What is the recommended alcohol intake threshold for diagnosing alcoholic hepatitis?

The commonly cited threshold for alcohol consumption associated with alcoholic hepatitis is 50 grams or more per day, which is approximately equivalent to 4 or more standard drinks daily. However, this threshold varies between guidelines and populations. Some guidelines use lower thresholds, such as 40 grams per day for women and 60 grams for men. It is important to note that not all individuals consuming above these thresholds develop alcoholic hepatitis, and genetic factors, nutritional status, and drinking pattern all modify individual susceptibility. A standard drink contains approximately 14 grams of alcohol in the United States and 8 to 10 grams in many European and Asian countries.

Can the GAHS calculator be used by non-physicians?

While this calculator can technically be used by anyone to compute a GAHS value, interpretation and clinical decision-making based on the score should only be performed by qualified healthcare professionals, including physicians, hepatologists, gastroenterologists, and other specialists experienced in managing liver disease. The score is one component of a complex clinical assessment and should never be used in isolation to make treatment decisions. Patients should not attempt to self-diagnose or self-treat based on calculator results.

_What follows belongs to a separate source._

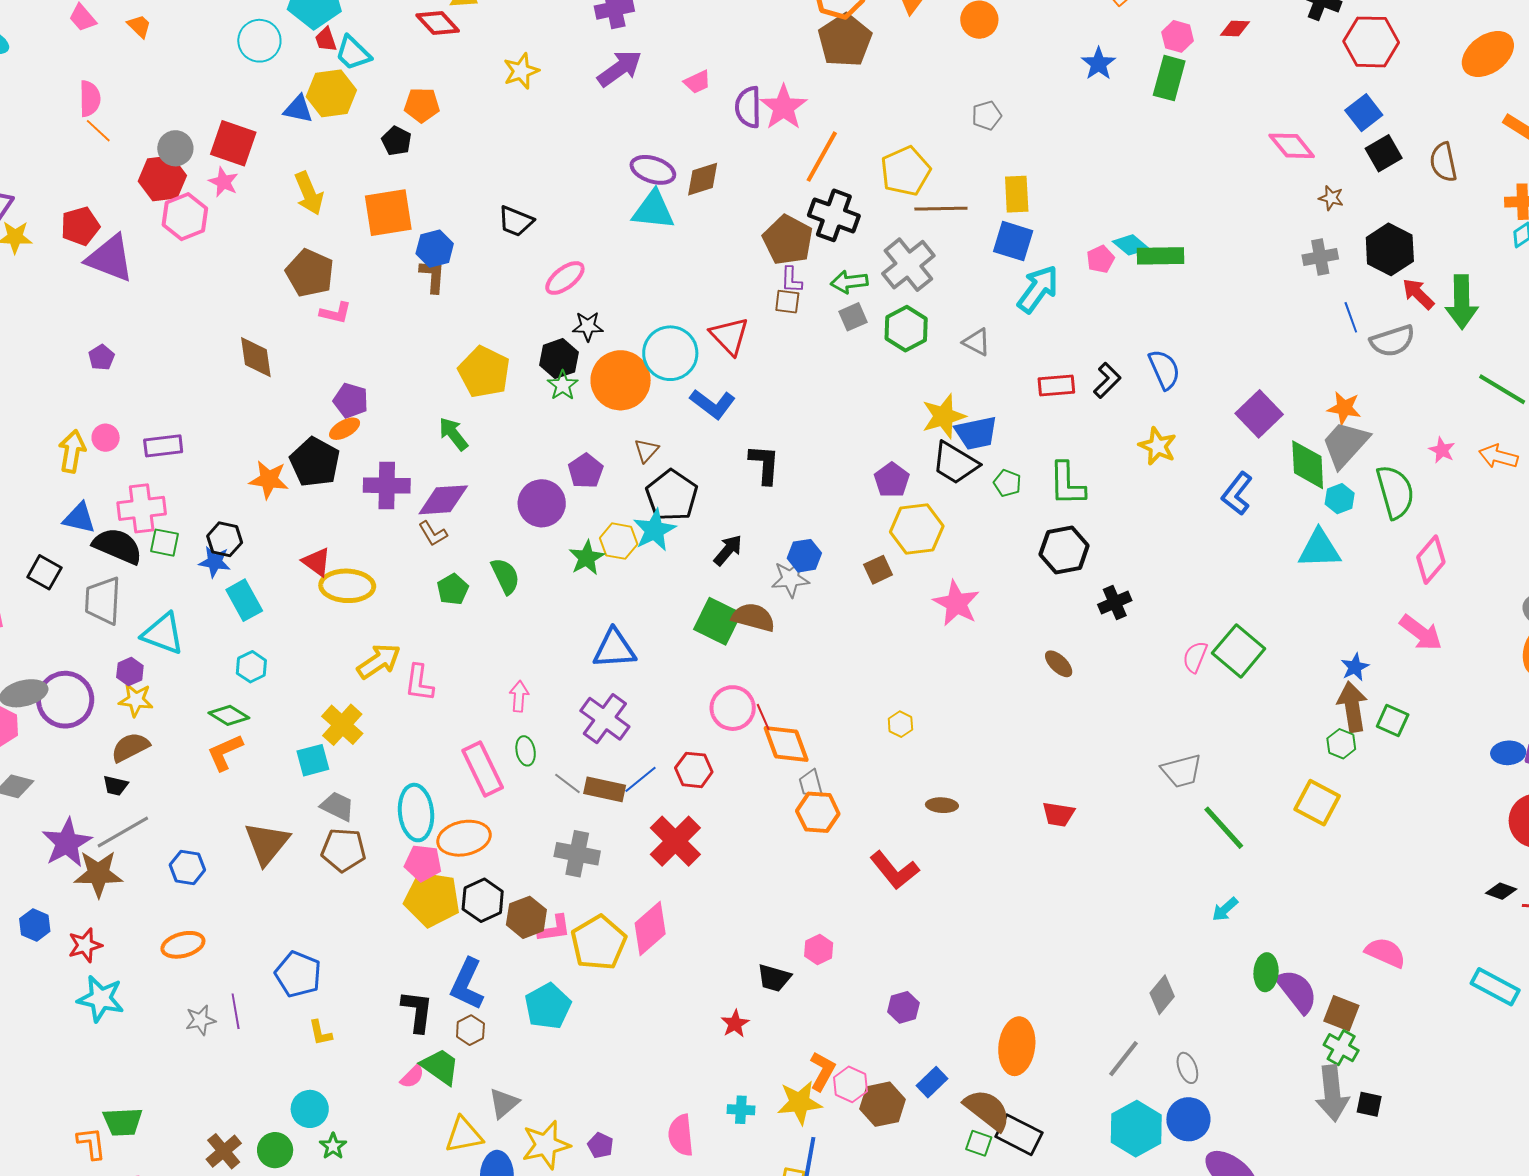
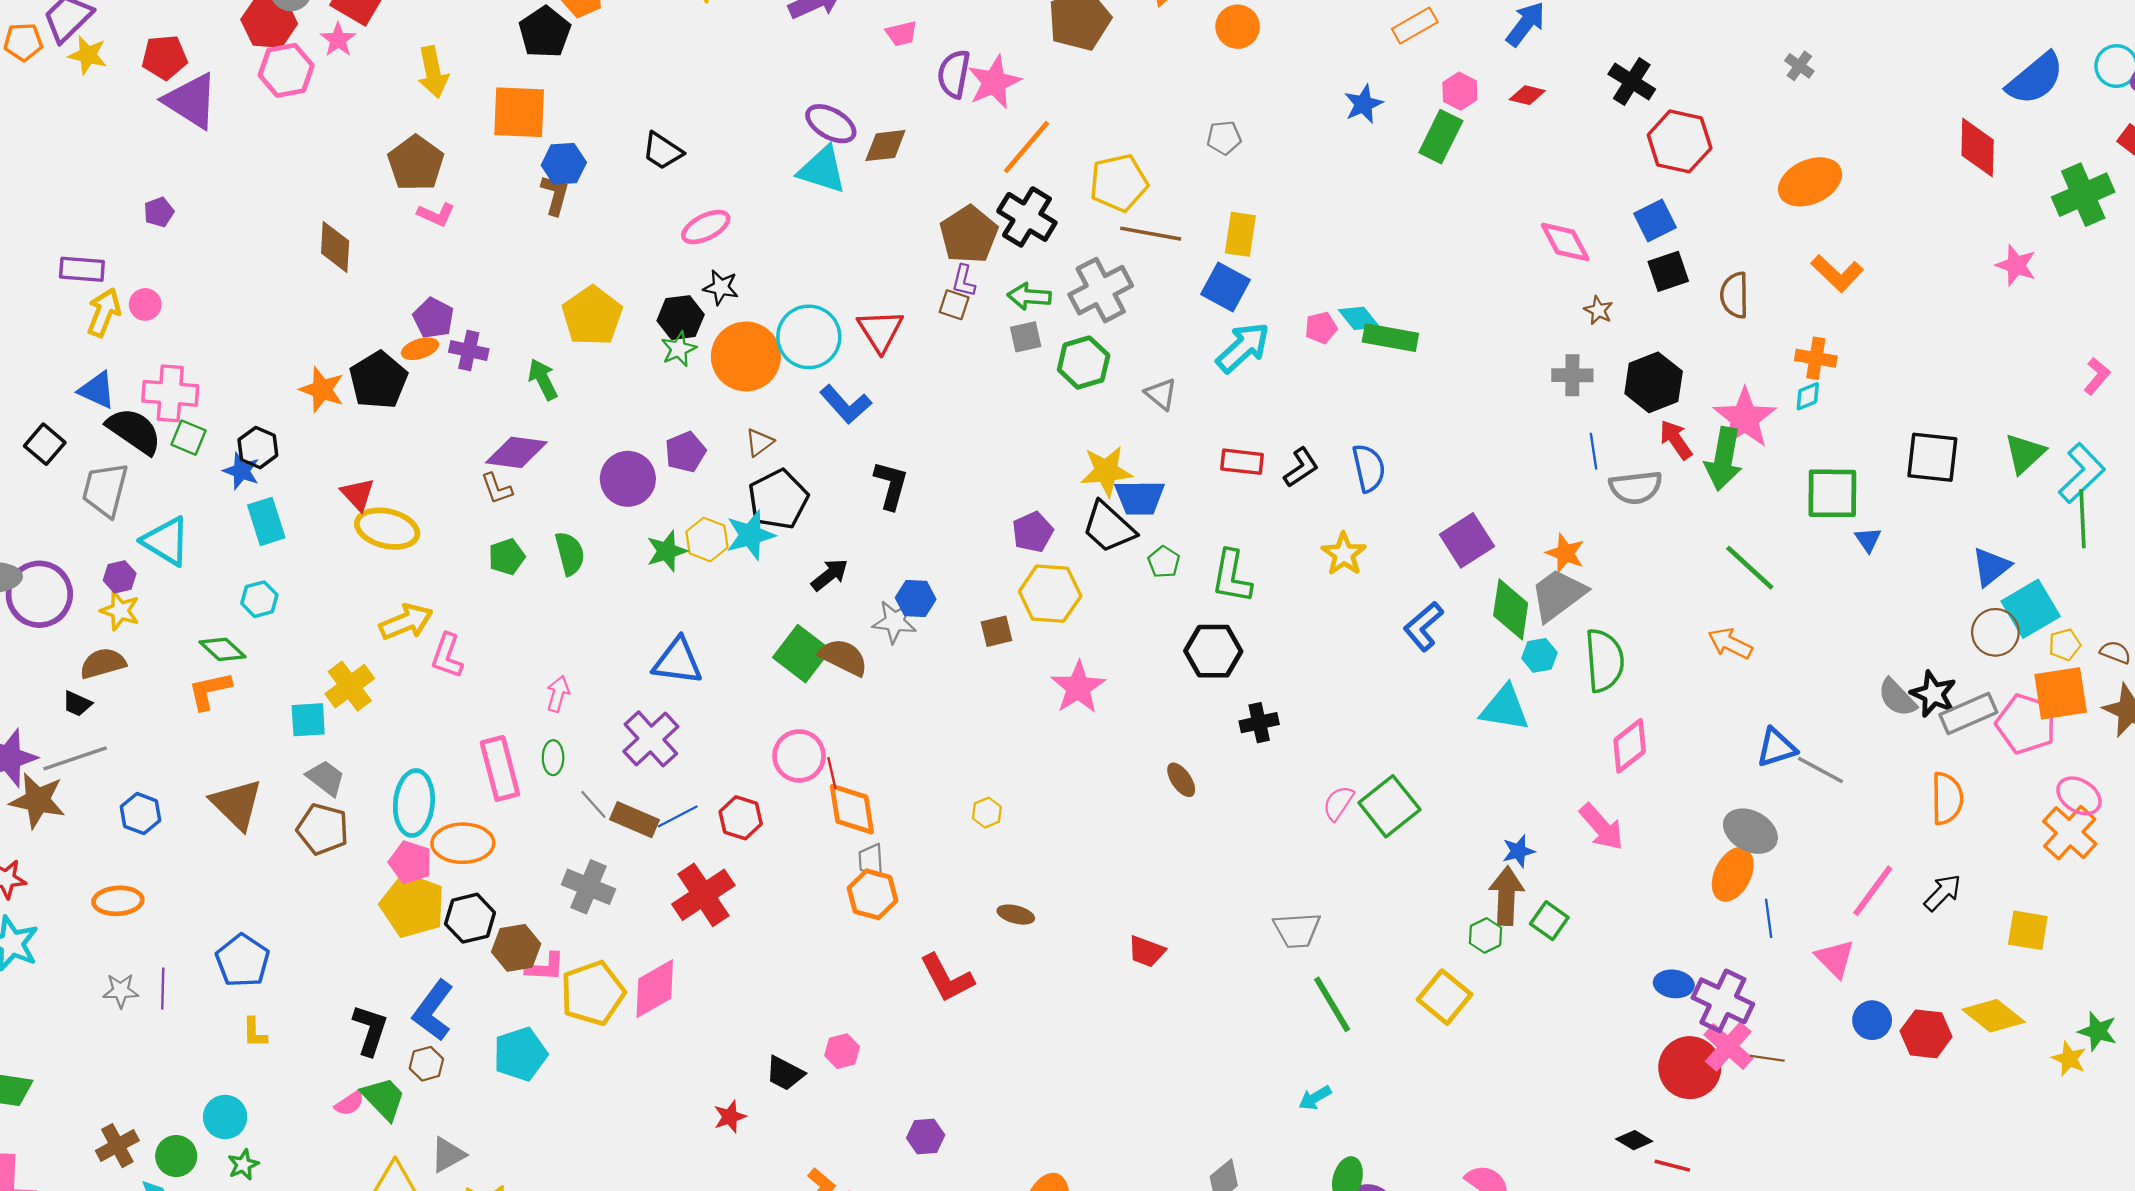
black pentagon: (396, 141) -> (545, 32), size x1.5
purple rectangle: (163, 446) -> (82, 269), moved
pink star: (1442, 450) -> (1745, 418), moved, size x2.0
purple cross: (387, 485) -> (469, 350), moved, size x0.7
brown triangle: (267, 843) -> (237, 804), turned -36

What follow-up is needed after calculating the GAHS?

After calculating the GAHS, several follow-up steps are important. For patients with GAHS below 9: continue supportive care, monitor closely, and reassess the GAHS on days 6 through 9. For patients with GAHS of 9 or above: screen for contraindications to corticosteroids, consider initiating prednisolone 40 mg daily, calculate the Lille score at day 7 of treatment, and if the Lille score indicates non-response, consider discontinuing corticosteroids. All patients should be counseled on absolute alcohol abstinence, assessed for nutritional status, and considered for referral to addiction medicine or alcohol cessation programs.

Conclusion

The Glasgow Alcoholic Hepatitis Score represents a significant advancement in the prognostic assessment of alcoholic hepatitis, offering superior accuracy compared to the widely used modified Maddrey Discriminant Function. By incorporating five readily available parameters that capture hepatic synthetic function, renal function, systemic inflammation, and patient age, the GAHS provides a comprehensive snapshot of disease severity that directly informs treatment decisions.

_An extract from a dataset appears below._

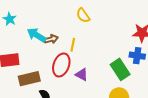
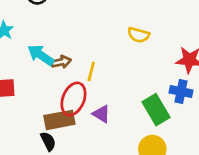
yellow semicircle: (83, 15) -> (139, 35), moved, turned -42
brown rectangle: (29, 79) -> (59, 120), moved

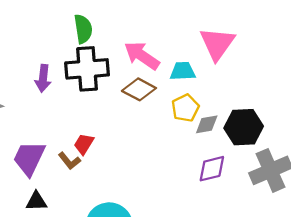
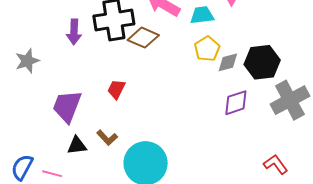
brown diamond: (139, 89) -> (143, 38), moved
brown L-shape: (69, 161) -> (107, 138), moved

The critical threshold of 9 serves as a practical decision point: patients scoring 9 or above face substantially increased mortality risk and represent the population most likely to benefit from corticosteroid therapy. Patients below this threshold can generally be managed with supportive care, potentially sparing them from unnecessary corticosteroid exposure. The ability to reassess the score on days 6 through 9 adds valuable dynamic prognostic information.

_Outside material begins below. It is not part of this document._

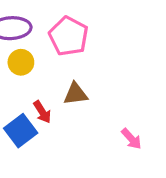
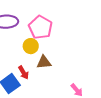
yellow circle: (21, 62) -> (31, 46), moved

As endorsed by international guidelines including EASL 2018, the GAHS should be considered a standard component of the prognostic toolkit for alcoholic hepatitis alongside the mDF and Lille score. Healthcare providers worldwide are encouraged to incorporate this validated scoring system into their clinical practice to optimize patient outcomes in this challenging and increasingly prevalent condition.